Après plusieurs années de secousses – crise sanitaire, flambée des coûts des matériaux, inflation – le secteur du BTP à La Réunion peine encore à retrouver une trajectoire stable. Entre rebond du logement collectif, recul persistant de l’individuel et incertitudes sur l’emploi, l’année 2024 dresse un tableau contrasté.

C’est ce que révèle le bilan annuel de la conjoncture publié par la Cellule Économique du BTP (CERBTP). Derrière les chiffres, un constat s’impose : si certaines activités reprennent des couleurs, d’autres montrent des fragilités inquiétantes, laissant entrevoir une année 2025 sous tension.

Logement : le collectif résiste, l’individuel s’essouffle

En 2024, 5 537 logements ont été mis en chantier, un volume quasiment stable par rapport à 2023 (-1 %). Mais derrière ce chiffre global se cache un basculement : le logement collectif repart nettement à la hausse, tandis que l’individuel continue de reculer.

Le collectif progresse de 24 % (3 177 logements commencés), confirmant son rôle de moteur, alors que l’individuel chute de 18 % (2 360 logements). Les surfaces suivent la même logique : +15 % pour le collectif, -18 % pour l’individuel. Le marché se concentre donc davantage sur des projets groupés, aux surfaces moyennes plus réduites.
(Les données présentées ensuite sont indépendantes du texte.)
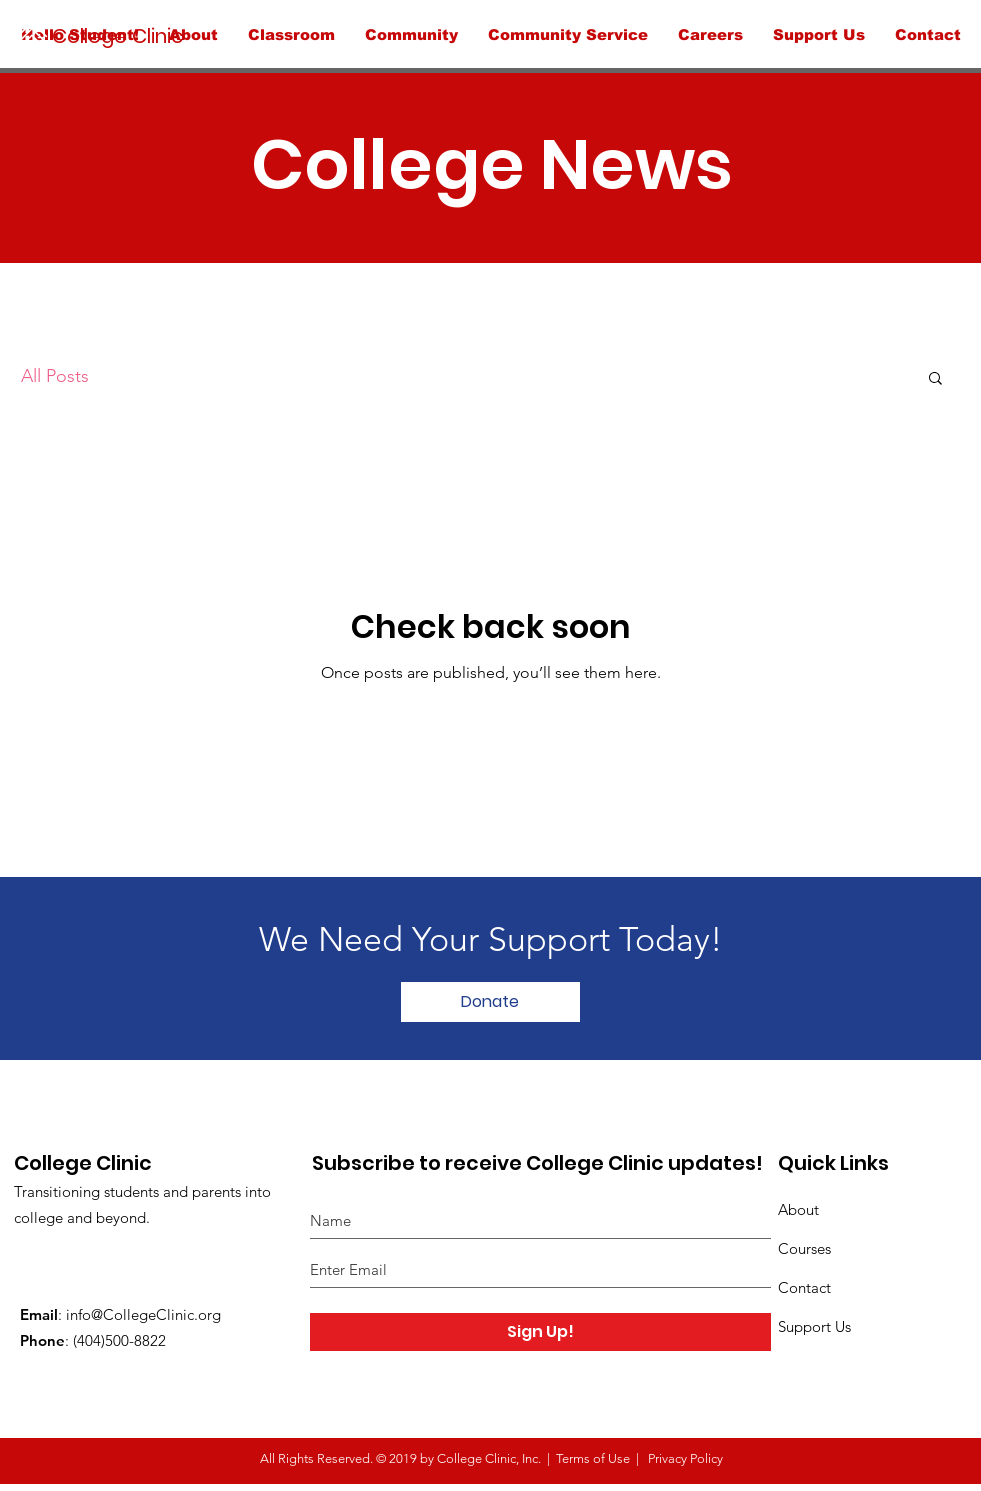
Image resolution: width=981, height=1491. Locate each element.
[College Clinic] (150, 35)
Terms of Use (593, 1458)
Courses (804, 1248)
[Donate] (490, 1002)
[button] (935, 379)
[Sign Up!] (540, 1332)
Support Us (814, 1326)
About (798, 1209)
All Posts (55, 376)
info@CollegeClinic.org (143, 1314)
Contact (804, 1287)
Mais cette dynamique est fragilisée par l’évolution des autorisations de construire : seulement 5 982 logements validés en 2024, soit une baisse de 14 % en un an. Ce repli touche aussi bien l’individuel (-17 %) que le collectif (-11 %). Les surfaces autorisées reculent dans la même proportion (-15 % au total). En clair, si les chantiers lancés en 2024 tiennent le cap, le ralentissement des autorisations pourrait peser sur l’activité à partir de 2025.

Non-résidentiel : une reprise portée par l’artisanat et les entrepôts

L’activité non résidentielle s’inscrit en nette reprise du côté des chantiers commencés : 144 306 m² en 2024, soit une progression de 28 %. L’élan est particulièrement fort dans les entrepôts (+57 %) et l’industrie (+51 %), mais aussi dans l’artisanat (+131 %). Les bureaux se stabilisent (+8 %), tandis que les commerces restent atones (-3 %).

Derrière ces chiffres se cache une réalité plus structurelle : la construction non résidentielle à La Réunion demeure très volatile. Elle dépend souvent de la sortie ponctuelle de grands programmes, publics ou privés, qui peuvent gonfler ou au contraire freiner l’activité d’une année sur l’autre.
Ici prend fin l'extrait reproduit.